Les équilibres ont déjà changé après que le groupe des Conservateurs et réformistes européens (ECR), mené par Giorgia Meloni et rallié par Marion Maréchal, Guillaume Peltier et Laurence Trochu, est passé en troisième position devant le parti Renew Europe, dont fait partie Renaissance. Le parti centriste-libéral Renew (80 sièges) et les Verts (52 sièges) ont perdu chacun une vingtaine de sièges. Le groupe de centre-droit, le Parti populaire européen (PPE, 190 sièges + 14 sièges), reste le plus important, devant le groupe des sociaux-démocrates européens, l’Alliance Progressiste des Socialistes et Démocrates (S&D, 135 sièges, + 4 sièges).

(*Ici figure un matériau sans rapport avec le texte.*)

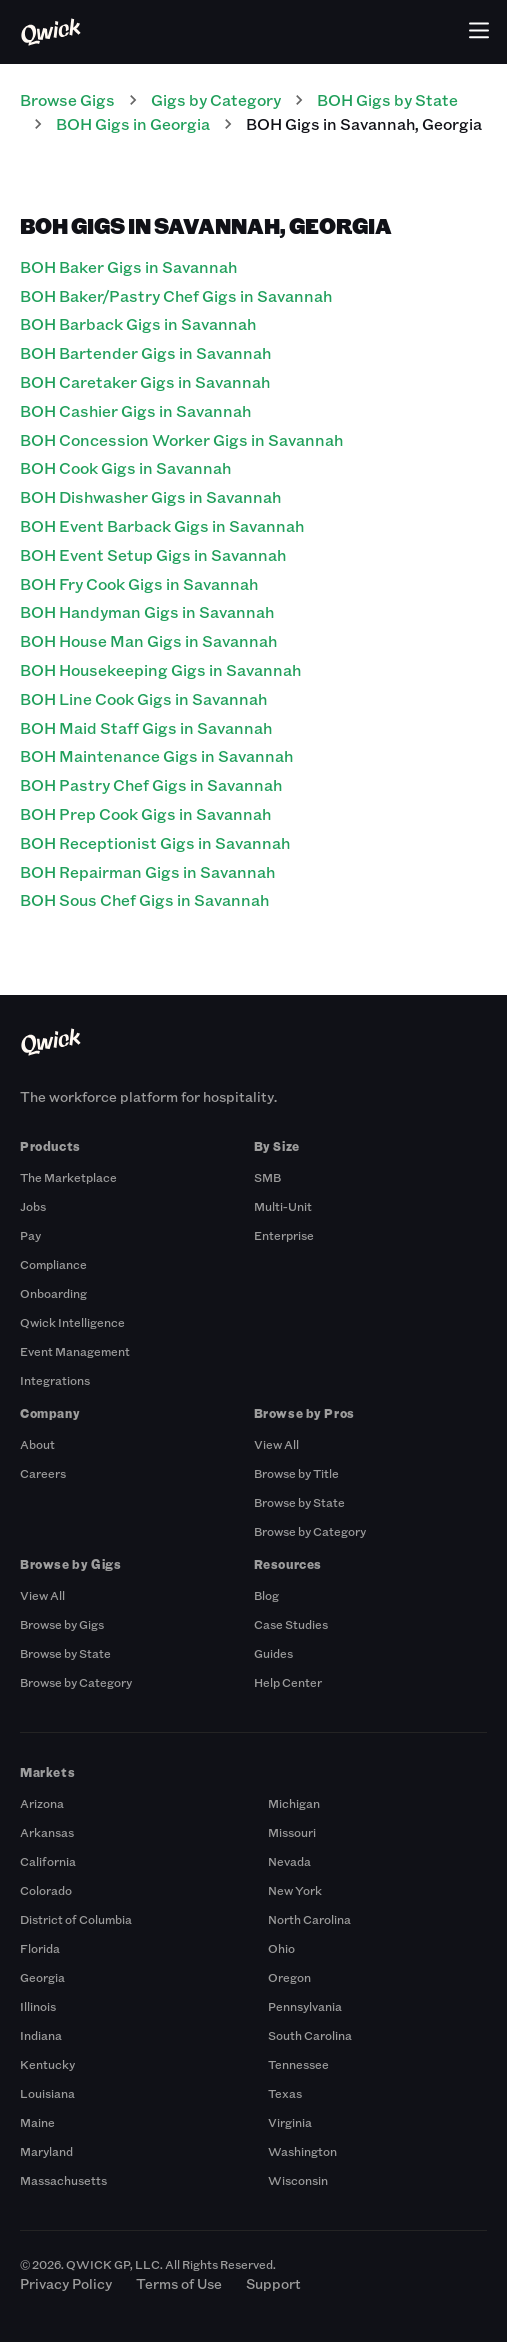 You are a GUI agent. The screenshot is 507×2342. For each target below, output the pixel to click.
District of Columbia (76, 1919)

Le nouvel équilibre européen dépend encore de la structuration des droites entre les Conservateurs et réformistes européens ECR (83 sièges, +14 sièges), le groupe Identité et Démocratie (51 sièges, + 2 sièges), dont fait partie le RN, et enfin les non-inscrits (NI, 45 sièges). Un quatrième groupe va jouer aussi sa partition à droite de la droite, « Les Souverainistes », se regroupant autour de l’Alternative pour l’Allemagne (AfD), compté dans le groupe « Autres » (43 sièges).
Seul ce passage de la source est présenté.